-- Task objective --
Given the entries that follow, write out exactly the lines starting at the one containing "godstimearinze" and ending at the one containing "or administrators May 2025", both ends included, and only those.

(Record extracts)

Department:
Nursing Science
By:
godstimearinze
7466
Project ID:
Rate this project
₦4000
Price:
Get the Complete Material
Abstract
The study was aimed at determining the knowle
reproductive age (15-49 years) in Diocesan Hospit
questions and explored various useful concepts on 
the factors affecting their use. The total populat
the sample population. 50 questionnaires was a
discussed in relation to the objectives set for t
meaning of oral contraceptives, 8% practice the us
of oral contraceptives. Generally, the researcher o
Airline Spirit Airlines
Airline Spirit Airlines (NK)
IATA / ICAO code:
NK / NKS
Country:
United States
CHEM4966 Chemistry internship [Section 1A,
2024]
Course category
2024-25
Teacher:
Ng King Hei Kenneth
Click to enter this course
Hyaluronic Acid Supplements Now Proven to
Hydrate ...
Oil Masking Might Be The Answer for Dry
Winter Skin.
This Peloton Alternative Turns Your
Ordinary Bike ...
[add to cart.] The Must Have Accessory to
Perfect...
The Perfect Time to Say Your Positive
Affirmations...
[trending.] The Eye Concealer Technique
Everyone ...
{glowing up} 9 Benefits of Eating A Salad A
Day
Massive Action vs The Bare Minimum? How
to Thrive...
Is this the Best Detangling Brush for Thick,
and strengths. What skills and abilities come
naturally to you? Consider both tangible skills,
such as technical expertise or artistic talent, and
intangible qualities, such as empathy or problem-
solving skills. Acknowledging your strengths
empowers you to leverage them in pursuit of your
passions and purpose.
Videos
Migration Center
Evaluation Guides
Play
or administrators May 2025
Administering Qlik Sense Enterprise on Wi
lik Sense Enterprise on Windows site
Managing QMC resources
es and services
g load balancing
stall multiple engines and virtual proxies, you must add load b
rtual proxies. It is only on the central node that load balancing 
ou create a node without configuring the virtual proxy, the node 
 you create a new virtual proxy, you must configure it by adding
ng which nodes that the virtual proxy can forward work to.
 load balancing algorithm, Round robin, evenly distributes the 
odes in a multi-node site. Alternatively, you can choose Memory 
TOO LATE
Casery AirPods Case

(End Record extracts)
(Record extracts)

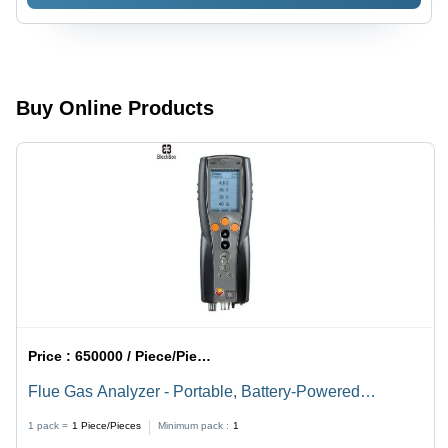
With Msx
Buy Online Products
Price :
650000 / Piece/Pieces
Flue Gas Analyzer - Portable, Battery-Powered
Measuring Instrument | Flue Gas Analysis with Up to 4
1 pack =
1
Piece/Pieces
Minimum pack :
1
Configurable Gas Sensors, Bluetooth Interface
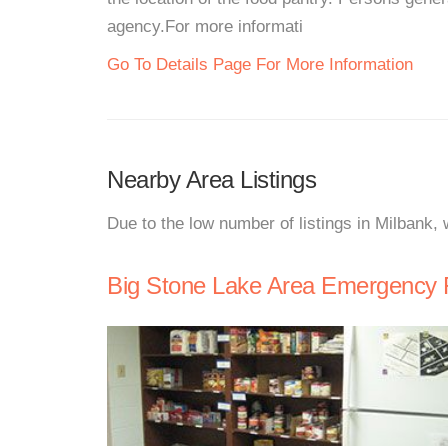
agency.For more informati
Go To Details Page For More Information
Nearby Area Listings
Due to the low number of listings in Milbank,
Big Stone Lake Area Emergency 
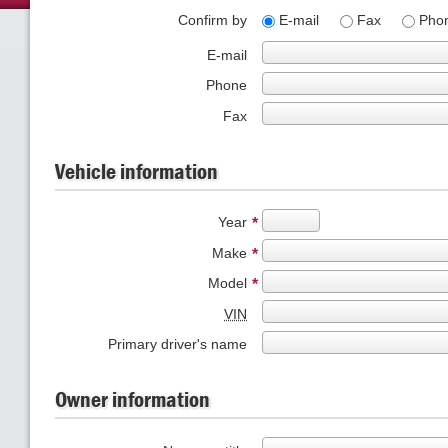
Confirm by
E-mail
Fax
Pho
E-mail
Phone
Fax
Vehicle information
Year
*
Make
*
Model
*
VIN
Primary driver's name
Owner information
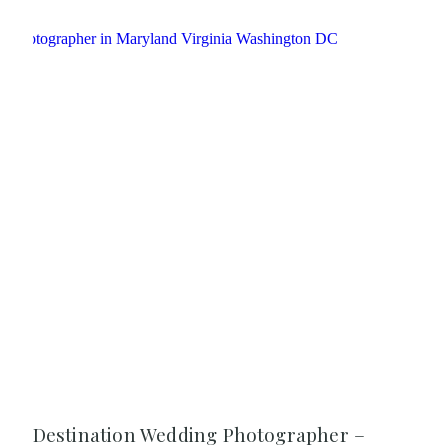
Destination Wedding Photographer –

(End Record extracts)

-- Answer to the problem --
godstimearinze
7466
Project ID:
Rate this project
₦4000
Price:
Get the Complete Material
Abstract
The study was aimed at determining the knowle
reproductive age (15-49 years) in Diocesan Hospit
questions and explored various useful concepts on 
the factors affecting their use. The total populat
the sample population. 50 questionnaires was a
discussed in relation to the objectives set for t
meaning of oral contraceptives, 8% practice the us
of oral contraceptives. Generally, the researcher o
Airline Spirit Airlines
Airline Spirit Airlines (NK)
IATA / ICAO code:
NK / NKS
Country:
United States
CHEM4966 Chemistry internship [Section 1A,
2024]
Course category
2024-25
Teacher:
Ng King Hei Kenneth
Click to enter this course
Hyaluronic Acid Supplements Now Proven to
Hydrate ...
Oil Masking Might Be The Answer for Dry
Winter Skin.
This Peloton Alternative Turns Your
Ordinary Bike ...
[add to cart.] The Must Have Accessory to
Perfect...
The Perfect Time to Say Your Positive
Affirmations...
[trending.] The Eye Concealer Technique
Everyone ...
{glowing up} 9 Benefits of Eating A Salad A
Day
Massive Action vs The Bare Minimum? How
to Thrive...
Is this the Best Detangling Brush for Thick,
and strengths. What skills and abilities come
naturally to you? Consider both tangible skills,
such as technical expertise or artistic talent, and
intangible qualities, such as empathy or problem-
solving skills. Acknowledging your strengths
empowers you to leverage them in pursuit of your
passions and purpose.
Videos
Migration Center
Evaluation Guides
Play
or administrators May 2025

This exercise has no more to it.